Take a Drink: for black (or any other kind of) magic
Take a Drink: for gadgetry
Take a Drink: whenever Rosie freaks out
Take a Drink: for tarot cards
Take a Drink: for apex predators
Do a Shot: for “pimpmobile” or “honky”
By: Henry J. Fromage (Three Beers) –
The Bond franchise’s narrow brush with legitimacy (On Her Majesty’s Secret Service) thankfully averted, Live and Let Die continued Diamonds are Forever‘s cheeseball tendency by introducing the most cheeseball of Bonds- Roger Moore.
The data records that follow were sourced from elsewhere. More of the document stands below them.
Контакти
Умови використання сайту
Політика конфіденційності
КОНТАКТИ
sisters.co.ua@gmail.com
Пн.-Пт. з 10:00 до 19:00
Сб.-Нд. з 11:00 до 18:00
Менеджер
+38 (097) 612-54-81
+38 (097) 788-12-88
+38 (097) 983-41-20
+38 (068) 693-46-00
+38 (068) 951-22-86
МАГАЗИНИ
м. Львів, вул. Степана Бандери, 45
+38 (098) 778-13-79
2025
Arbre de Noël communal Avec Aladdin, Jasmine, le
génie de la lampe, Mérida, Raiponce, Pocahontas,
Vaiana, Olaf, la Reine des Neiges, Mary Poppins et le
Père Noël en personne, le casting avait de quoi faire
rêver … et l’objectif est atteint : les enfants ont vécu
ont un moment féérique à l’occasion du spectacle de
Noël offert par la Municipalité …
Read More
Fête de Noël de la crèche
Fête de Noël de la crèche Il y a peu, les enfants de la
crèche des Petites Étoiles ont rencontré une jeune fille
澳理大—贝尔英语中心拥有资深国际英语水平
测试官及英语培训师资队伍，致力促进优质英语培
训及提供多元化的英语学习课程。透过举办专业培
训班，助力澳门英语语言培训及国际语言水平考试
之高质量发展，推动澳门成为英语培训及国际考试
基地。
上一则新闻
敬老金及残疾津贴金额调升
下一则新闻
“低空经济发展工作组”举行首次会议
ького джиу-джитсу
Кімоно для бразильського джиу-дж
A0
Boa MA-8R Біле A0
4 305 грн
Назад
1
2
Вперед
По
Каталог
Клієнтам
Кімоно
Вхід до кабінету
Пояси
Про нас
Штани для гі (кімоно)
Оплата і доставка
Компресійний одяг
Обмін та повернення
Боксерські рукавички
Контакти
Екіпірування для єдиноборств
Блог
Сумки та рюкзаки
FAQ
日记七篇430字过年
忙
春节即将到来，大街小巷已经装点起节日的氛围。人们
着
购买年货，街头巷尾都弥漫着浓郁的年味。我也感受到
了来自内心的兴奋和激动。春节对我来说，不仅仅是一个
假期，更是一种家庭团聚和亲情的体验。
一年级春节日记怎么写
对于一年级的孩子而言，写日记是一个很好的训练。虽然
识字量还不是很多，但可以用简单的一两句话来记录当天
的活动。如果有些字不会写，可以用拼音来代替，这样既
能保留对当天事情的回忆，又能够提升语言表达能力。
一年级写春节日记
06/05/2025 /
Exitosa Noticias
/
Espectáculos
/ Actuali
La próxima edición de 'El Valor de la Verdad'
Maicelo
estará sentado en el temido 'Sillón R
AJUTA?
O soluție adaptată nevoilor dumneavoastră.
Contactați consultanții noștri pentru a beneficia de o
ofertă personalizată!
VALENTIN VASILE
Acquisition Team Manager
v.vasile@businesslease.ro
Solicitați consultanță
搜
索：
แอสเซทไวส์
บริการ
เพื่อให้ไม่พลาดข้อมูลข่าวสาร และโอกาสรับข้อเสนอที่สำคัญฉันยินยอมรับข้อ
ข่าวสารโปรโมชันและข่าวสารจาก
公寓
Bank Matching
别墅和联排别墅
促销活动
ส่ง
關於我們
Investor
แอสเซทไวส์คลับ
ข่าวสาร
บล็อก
This is not something Sean Connery would have done
In Live and Let Die, a series of suspicious murders draws Bond into a plot full of voodoo, pimpmobiles, tarot, and aquatic predators. You know, Bond stuff.
One common observance of Bond films is how often they reflect their time and culture, and 1973 was smack dab in the heart of Blaxploitation, baby. The result is a Bond flick with more pimp couture, skeezy pre-Giuliani NYC locales, and Yaphet Kotto than your average blockbuster bear.
Nobody can say No to more Kot-to
Not only is this the blackest Bond, but it’s the blackest blockbuster out there shy of the Bad Boys franchise, even if Bond and his main squeeze, a literally virginal Jane Seymour in her first role, are pigment-deficient. It’s not only bad guys, thankfully, with CIA agents and brothers in arms played excellently by African Americans, although the demented Michael Clarke Duncan stylings of Julius Harris as the claw-handed Tee Hee Johnson and the screen-dominating Geoffrey Holder as Baron Samedi are the standouts, Non-Kotto Division.
There are plenty of other reasons to recommend this Bond, from Moore’s immediate and successful embracing of his subtext-free, fun-first Bond era to the several smashing (of boats (!!), trains, and automobiles) set pieces to Paul and Linda McCartney’s iconic theme, which has transcended the film in the public consciousness, but which pairs with it beautifully in the tension-enhancing way it is interwoven throughout.
While the diversity is welcome and the blaxploitation elements work surprisingly well, the voodoo/island stuff is…
Between the 1920s “native horror”-style voodoo scenes, welfare references, and drug-smuggling master plan, this is white suburban terror codified.
Bond’s slide down the slippery slope of silliness was really starting to gain speed at this point. Live and Let Die triples down on the increasingly dodgy gadgets, takes time for an extended, blatant espresso machine commercial, and then throws itself headfirst into Tex Avery bullshit.
Truly the decade of Moore got off to a swimming start with Live and Let Die, for better and the definite specter of worse.